Photo Courtesy Eco Lips
That instinct to keep its footprint small runs through the operation. The 90,000-square-foot Cedar Rapids plant that it moved to in 2021 runs on renewable energy, and the company has purchased wind energy credits since 2004. Likewise, solar installed at an earlier site in Marion was projected to supply about three-quarters of that location’s electricity. “We’re also 3 times more likely to use 100% low-impact renewable energy in comparison to ordinary businesses,” Eco Lips wrote. At the current facility, Opportunity Iowa reports that fully and semi-automated lines fill more than 30,000 tubes per hour.

Photo Courtesy Eco Lips
Steve credits the discipline of becoming a Certified B Corporation, a designation Eco Lips has held since 2013, with a current B Impact score of 81.6, well above the 50.9 median for companies that take the assessment. “Becoming a B-Corp gave us the framework to understand true sustainability,” he said. “It just so happens, too, that the better we do sustainability-wise, the more money we make, which is crazy.” As Eco Lips described, “We don’t give lip service to sustainability; we live it every day.”

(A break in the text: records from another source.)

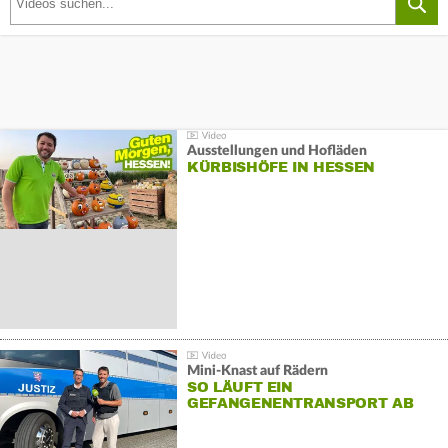
Ausstellungen und Hofläden
KÜRBISHÖFE IN HESSEN
Mini-Knast auf Rädern
SO LÄUFT EIN
GEFANGENENTRANSPORT AB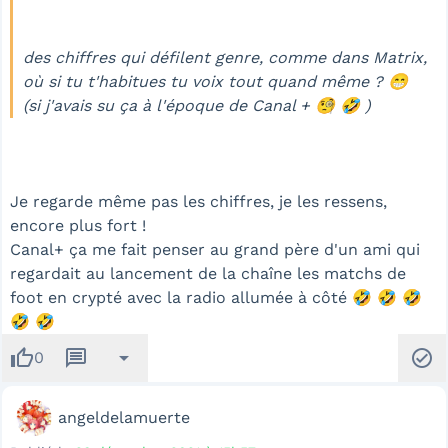
des chiffres qui défilent genre, comme dans Matrix,
où si tu t'habitues tu voix tout quand même ? 😁
(si j'avais su ça à l'époque de Canal + 🧐 🤣 )
Je regarde même pas les chiffres, je les ressens,
encore plus fort !
Canal+ ça me fait penser au grand père d'un ami qui
regardait au lancement de la chaîne les matchs de
foot en crypté avec la radio allumée à côté 🤣 🤣 🤣
🤣 🤣
thumb_up
message
arrow_drop_down
check_circle
0
angeldelamuerte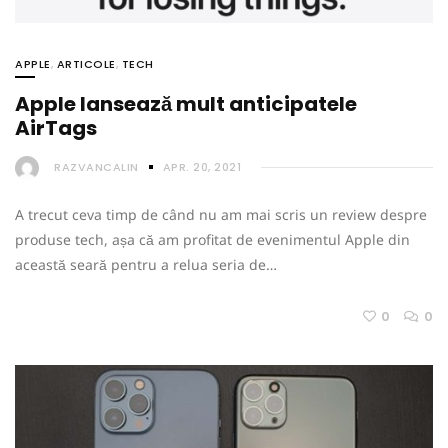
APPLE
,
ARTICOLE
,
TECH
Apple lansează mult anticipatele
AirTags
RAZVANCALIN
APR. 20, 2021
A trecut ceva timp de când nu am mai scris un review despre
produse tech, așa că am profitat de evenimentul Apple din
această seară pentru a relua seria de…
0
0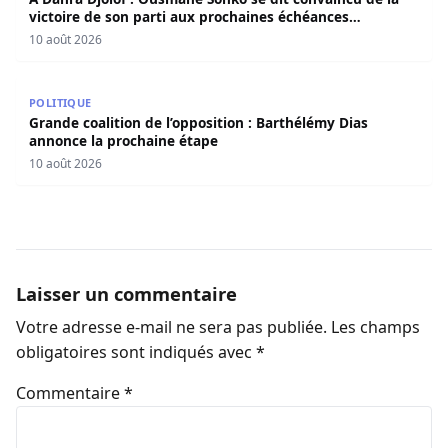
victoire de son parti aux prochaines échéances
électorales.
10 août 2026
Grande coalition de l’opposition : Barthélémy Dias annon
POLITIQUE
Grande coalition de l’opposition : Barthélémy Dias
annonce la prochaine étape
10 août 2026
Laisser un commentaire
Votre adresse e-mail ne sera pas publiée.
Les champs
obligatoires sont indiqués avec
*
Commentaire
*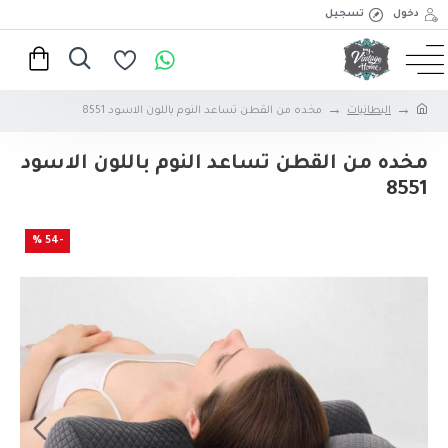
دخول
تسجيل
البطانيات
مخده من القطن تساعد النوم باللون الاسود 8551
مخده من القطن تساعد النوم باللون الاسود
8551
-54 %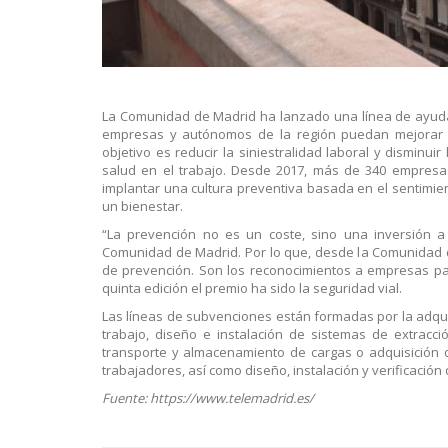
La Comunidad de Madrid ha lanzado una línea de ayuda
empresas y autónomos de la región puedan mejorar l
objetivo es reducir la siniestralidad laboral y disminu
salud en el trabajo. Desde 2017, más de 340 empresa
implantar una cultura preventiva basada en el sentimi
un bienestar.
“La prevención no es un coste, sino una inversión a
Comunidad de Madrid. Por lo que, desde la Comunidad 
de prevención. Son los reconocimientos a empresas par
quinta edición el premio ha sido la seguridad vial.
Las líneas de subvenciones están formadas por la adqui
trabajo, diseño e instalación de sistemas de extracci
transporte y almacenamiento de cargas o adquisición d
trabajadores, así como diseño, instalación y verificación 
Fuente: https://www.telemadrid.es/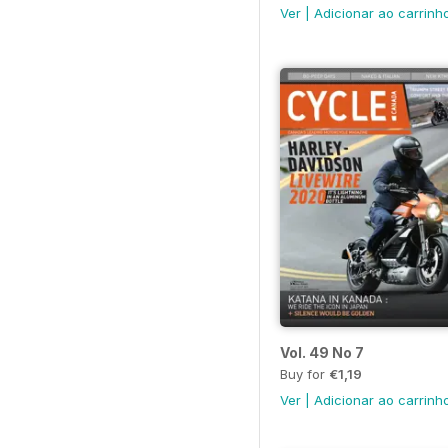
Ver
|
Adicionar ao carrinh
Vol. 49 No 7
Buy for
€1,19
Ver
|
Adicionar ao carrinh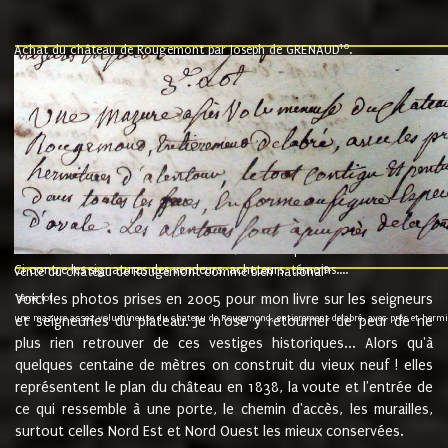
10
Achat du château de Rougemont par Joseph de GRENAUD
.
"l'an mil six cent soixante treze le ving neuvième jour du mois de novemb
nommé fut présent Messire Claude Guillaume de Moyriat chevalier baron de 
vend, purement simplement et irrevocablement a monseigneur monsieur Jose
et chavannes conseiller du roy au parlement de Bourgogne, present et accept
que le dit seigneur Baron de la Vellière a sur ses hommes, indivisables et fi
de la Velliere tout ainsi et comme le dit seigneur Baron et ses hauteurs e
présent......"
suivent les rentes, donation des terriers, etc... au prix de 880 livre louis d'or
Ci contre les signatures des vendeurs, acheteurs, témoins....
9.
vente du château de Rougemont comme bien national
Voici les photos prises en 2005 pour mon livre sur les seigneurs
"3ème lot
une mazure assez volumineuse du chateau de Rougemond, entierement delabré, avec près et hermitur
et seigneuries du plateau. Je n'ose y retourner de peur de ne
plus rien retrouver de ces vestiges historiques... Alors qu'à
quelques centaine de mètres on construit du vieux neuf ! elles
représentent le plan du château en 1838, la voute et l'entrée de
ce qui ressemble à une porte, le chemin d'accès, les murailles,
surtout celles Nord Est et Nord Ouest les mieux conservées.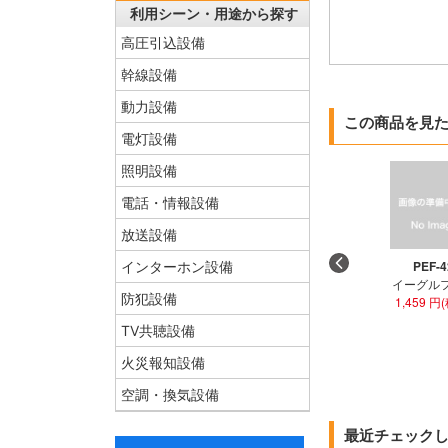
利用シーン・用途から探す
高圧引込設備
幹線設備
動力設備
この商品を見
電灯設備
照明設備
電話・情報設備
放送設備
PEF-4
インターホン設備
イーグル
防犯設備
1,459 円
TV共聴設備
火災報知設備
空調・換気設備
最近チェック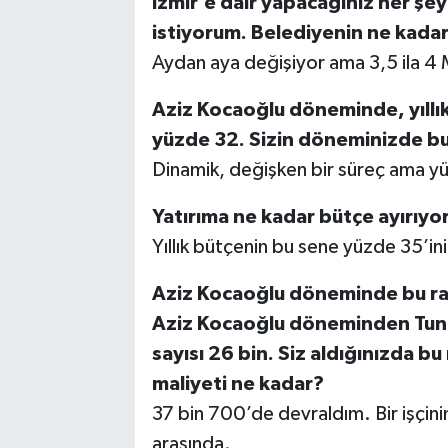
İzmir’e dair yapacağınız her şe
istiyorum. Belediyenin ne kadar 
Aydan aya değişiyor ama 3,5 ila 4 Mi
Aziz Kocaoğlu döneminde, yıllık
yüzde 32. Sizin döneminizde b
Dinamik, değişken bir süreç ama y
Yatırıma ne kadar bütçe ayırıy
Yıllık bütçenin bu sene yüzde 35’ini
Aziz Kocaoğlu döneminde bu ra
Aziz Kocaoğlu döneminden Tun
sayısı 26 bin. Siz aldığınızda bu
maliyeti ne kadar?
37 bin 700’de devraldım. Bir işçini
arasında.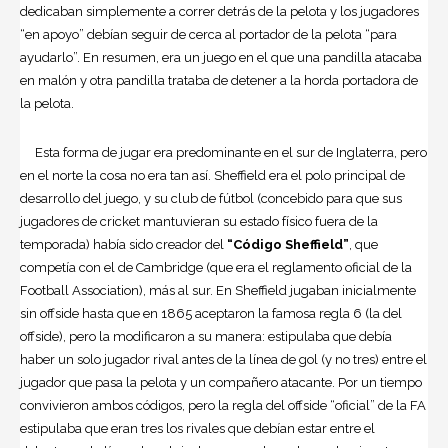
dedicaban simplemente a correr detrás de la pelota y los jugadores
“en apoyo” debían seguir de cerca al portador de la pelota “para
ayudarlo”. En resumen, era un juego en el que una pandilla atacaba
en malón y otra pandilla trataba de detener a la horda portadora de
la pelota.
Esta forma de jugar era predominante en el sur de Inglaterra, pero
en el norte la cosa no era tan así. Sheffield era el polo principal de
desarrollo del juego, y su club de fútbol (concebido para que sus
jugadores de cricket mantuvieran su estado físico fuera de la
temporada) había sido creador del
“Código Sheffield”
, que
competía con el de Cambridge (que era el reglamento oficial de la
Football Association), más al sur. En Sheffield jugaban inicialmente
sin offside hasta que en 1865 aceptaron la famosa regla 6 (la del
offside), pero la modificaron a su manera: estipulaba que debía
haber un solo jugador rival antes de la línea de gol (y no tres) entre el
jugador que pasa la pelota y un compañero atacante. Por un tiempo
convivieron ambos códigos, pero la regla del offside “oficial” de la FA
estipulaba que eran tres los rivales que debían estar entre el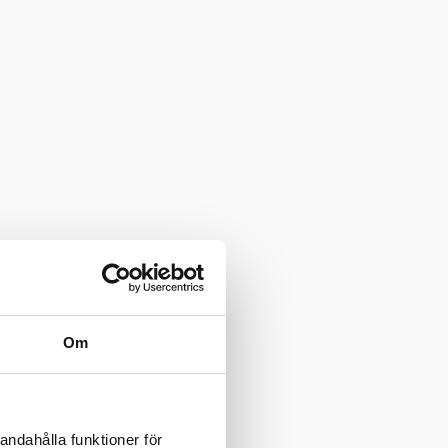
Om
andahålla funktioner för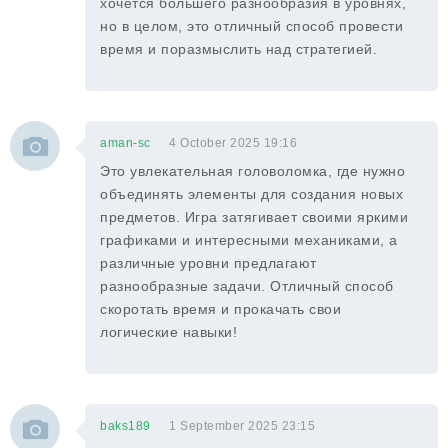
хочется большего разнообразия в уровнях,
но в целом, это отличный способ провести
время и поразмыслить над стратегией.
aman-sc
4 October 2025 19:16
Это увлекательная головоломка, где нужно
объединять элементы для создания новых
предметов. Игра затягивает своими яркими
графиками и интересными механиками, а
различные уровни предлагают
разнообразные задачи. Отличный способ
скоротать время и прокачать свои
логические навыки!
baks189
1 September 2025 23:15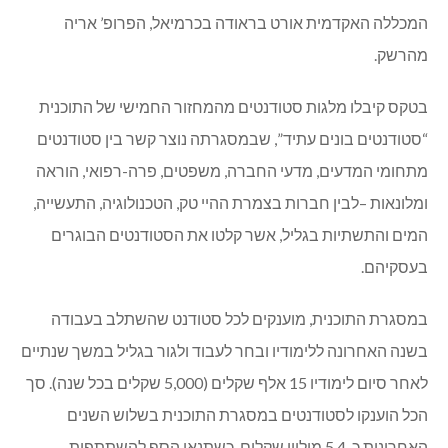
המכללה האקדמית אורט בראודה בכרמיאל, הפרופ’ אריה
מהרשק.
בטקס קיבלו מלגות סטודנטים מהמחזור החמישי של התוכנית
“סטודנטים בונים עתיד”, שבמסגרתה נוצר קשר בין סטודנטים
מתחומי המדעים, מדעי החברה, משפטים, פרה-רפואי, הוראה
ומלונאות –לבין חברות בצמרת ההיי טק, הטכנולוגיה, התעשייה,
המים והתשתיות בגליל, אשר קלטו את הסטודנטים הבוגרים
בעסקיהם.
במסגרת התוכנית, מוענקים לכל סטודנט שהשתלב בעבודה
בשנה האחרונה ללימודיו ובחר לעבוד ולגור בגליל במשך שנתיים
לאחר סיום לימודיו 15 אלף שקלים (5,000 שקלים בכל שנה). סך
הכל הוענקו לסטודנטים במסגרת התוכנית בשלוש השנים
האחרונות כ-5.4 מיליון שקלים, כשתנאי הסף להשתתפות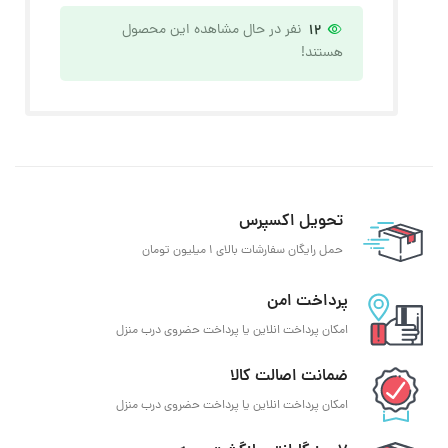
12
نفر در حال مشاهده این محصول
هستند!
تحویل اکسپرس
حمل رایگان سفارشات بالای 1 میلیون تومان
پرداخت امن
امکان پرداخت انلاین یا پرداخت حضروی درب منزل
ضمانت اصالت کالا
امکان پرداخت انلاین یا پرداخت حضروی درب منزل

Beyond donating 1% of profits, the company has also backed its community when disaster struck close to home. After the August 2020 derecho tore through Iowa, causing $23.6 million in damage to public infrastructure, Eco Lips pledged $5,000 to Trees Forever‘s tree-recovery program and $2,500 to the Indian Creek Nature Center‘s beekeeping program. “We need our tree canopy back; we need Trees Forever,” Steve said at the time. “We also need to save the bees.” The company also supports SheJumps, which gets girls and women into the outdoors. Likewise, it supports communities around the world through Fair Trade-certified products, offering transparent sourcing that contributes to fair wages and better working conditions. Eco Lips explains, “We create opportunities for organic and fair trade farmers around the world to live with dignity, support themselves and their families, and make a contribution to their communities.”

Photo Courtesy Eco Lips
Steve originally founded Eco Lips in California, but he came home to Iowa for its central location, workforce, lower cost of living, and a community that understood and supported manufacturing. “There’s no better place to be in business than Iowa,” he said. More than two decades in, the work is the same as it was at the stovetop, even though it is now valued between $20 million and $30 million. “It’s still about problem-solving every day to try to get better.”